But more to your point. I've spoken on this matter before... possibly even posted my thoughts on this forum, but in matters of this magnitude, they may well bear repeating. The prospect of an amendment to impose lifetime term limits on all federal officials is the primary reason that I support this movement. Since the Supreme Court ruled that the voters of a sovereign state don’t have the right to impose term limits on their own locally-elected federal delegation, I can see no other way for us ever to bring an end to career politicians, including those who wear black robes to work.

Resolving that one issue, I believe, would go a very long way toward eliminating many of the most pressing issues that we face. Washington, DC, without a doubt, has become the most powerful, some would say corrupt, city in the world, and no one who enters its enormous sphere of influence can help but be changed by it... and usually not for the better.

It’s almost become trite to say, but with very few exceptions, virtually every politician’s top priority, regardless of party, platform or principle, is to get re-elected.
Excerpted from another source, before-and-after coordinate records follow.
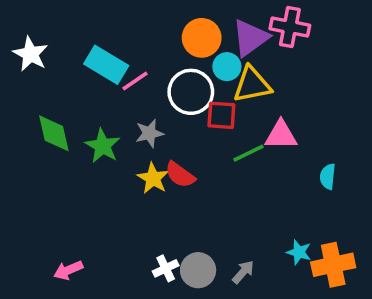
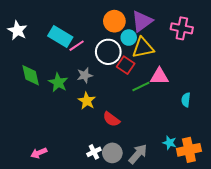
pink cross: (290, 27) -> (182, 28), moved
red square: (221, 115) -> (126, 65), turned 30
red semicircle: (180, 175) -> (111, 119), moved
gray arrow: (243, 272) -> (138, 154), size x1.5

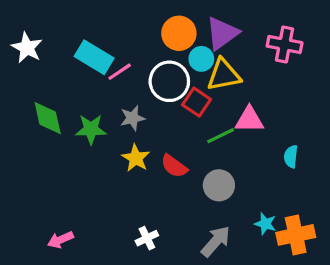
green star: (58, 82) -> (91, 129), turned -30
red semicircle: (111, 119) -> (174, 166), moved
gray circle: (112, 153) -> (219, 185), moved

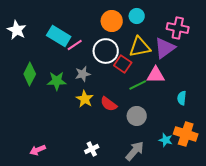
purple triangle: (222, 33) -> (165, 48), moved
cyan circle: (201, 59) -> (137, 16), moved
green diamond: (48, 118) -> (30, 74), turned 40
orange cross: (296, 235) -> (186, 134), moved, turned 30

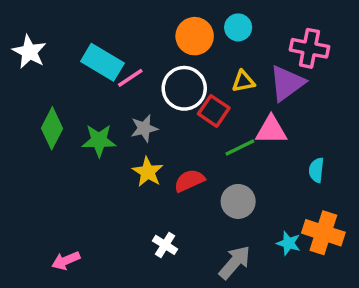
yellow triangle: (140, 47) -> (243, 81), size x0.6
red semicircle: (109, 104) -> (189, 181), turned 120
white cross: (92, 149) -> (165, 245), moved, turned -32

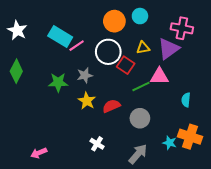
green diamond: (52, 128) -> (16, 71), moved

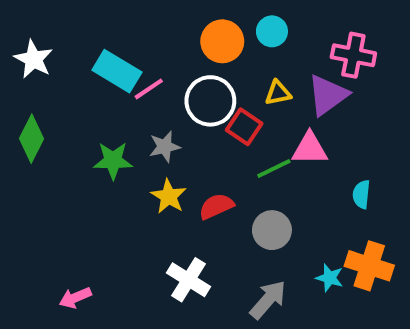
white cross: (97, 144) -> (188, 280), size x1.5

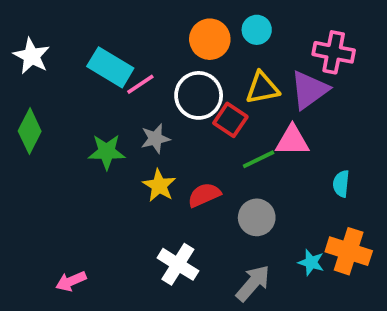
yellow triangle: (278, 93) -> (262, 88), size x1.4

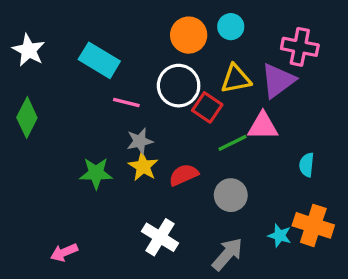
pink line: (140, 84) -> (126, 102), moved, turned 48
gray star: (155, 139) -> (140, 141), moved
green star: (107, 152) -> (96, 173), moved

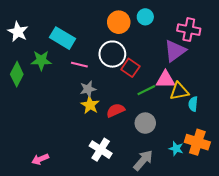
yellow triangle: (236, 79) -> (179, 91), moved
green star: (96, 173) -> (41, 60), moved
As soon as they arrive, they are surrounded by and steeped in the career mentality that pervades Washington, D.C. It is imposed on them, infused into them, particularly by the old dogs, the veterans, the party leaders, and soon the urgency of becoming a part of that culture of power supersedes anything they may have promised during their campaign. The wants and needs of the people who sent them there – the folks back home – all take a back seat to the new imperative – raise money for the Party, and ultimately for re-election.

In order for a newly elected candidate to maintain the party’s financial support come election time, deals are made that have nothing to do with what’s in the best interest of the voters back home. Legislation is passed at the direction of the party leadership, for instance, without a single legislator having read it. Does any of this sound anything like what the Founding Fathers had in mind when they coined the term, “Citizen Legislator”?